### PROBLEM
Scan the data that follows and count the lines with the string "Źródło"; answer with the count alone.

Start of DATA RECORDS

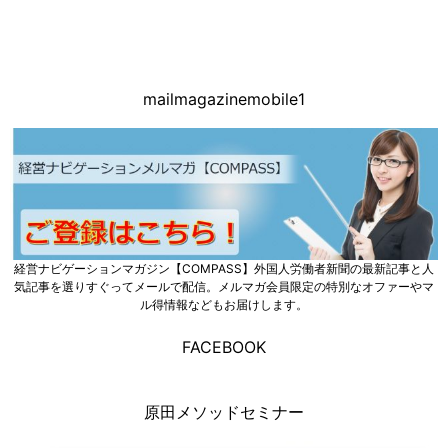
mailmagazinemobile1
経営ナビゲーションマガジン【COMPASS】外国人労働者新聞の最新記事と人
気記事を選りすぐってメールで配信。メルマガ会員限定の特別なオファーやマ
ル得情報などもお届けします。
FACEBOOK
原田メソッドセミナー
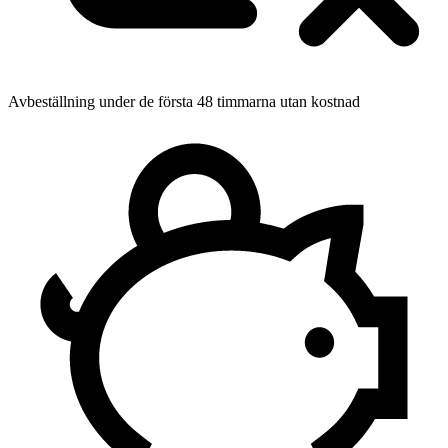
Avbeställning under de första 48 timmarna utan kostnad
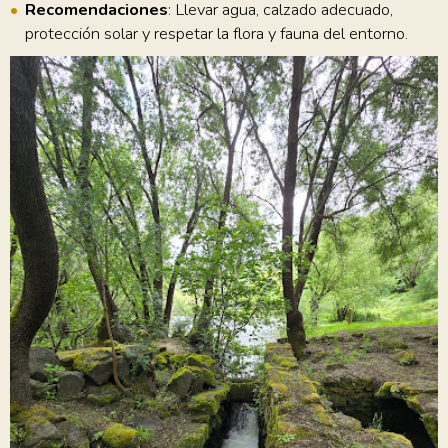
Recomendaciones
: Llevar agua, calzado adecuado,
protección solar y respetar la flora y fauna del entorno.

End of DATA RECORDS
Start of DATA RECORDS

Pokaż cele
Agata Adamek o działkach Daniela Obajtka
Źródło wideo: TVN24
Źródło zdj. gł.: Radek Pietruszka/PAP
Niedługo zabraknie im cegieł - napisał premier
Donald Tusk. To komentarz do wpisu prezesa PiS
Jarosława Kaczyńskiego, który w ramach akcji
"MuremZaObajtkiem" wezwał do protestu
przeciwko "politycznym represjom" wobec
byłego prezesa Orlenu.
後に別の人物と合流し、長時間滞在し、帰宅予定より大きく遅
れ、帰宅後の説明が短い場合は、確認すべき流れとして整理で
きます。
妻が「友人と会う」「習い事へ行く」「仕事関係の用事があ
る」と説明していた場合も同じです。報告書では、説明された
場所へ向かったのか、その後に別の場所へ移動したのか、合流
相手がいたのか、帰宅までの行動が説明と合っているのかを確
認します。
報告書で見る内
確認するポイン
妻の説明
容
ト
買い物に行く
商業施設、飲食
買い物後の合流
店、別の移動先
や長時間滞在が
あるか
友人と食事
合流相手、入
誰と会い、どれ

End of DATA RECORDS
Start of DATA RECORDS

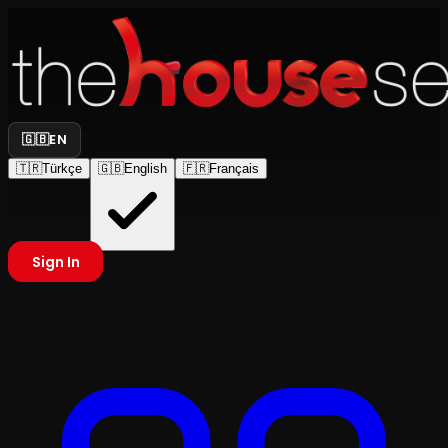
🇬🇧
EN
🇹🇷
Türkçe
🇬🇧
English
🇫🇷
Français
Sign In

End of DATA RECORDS

### RESULT
2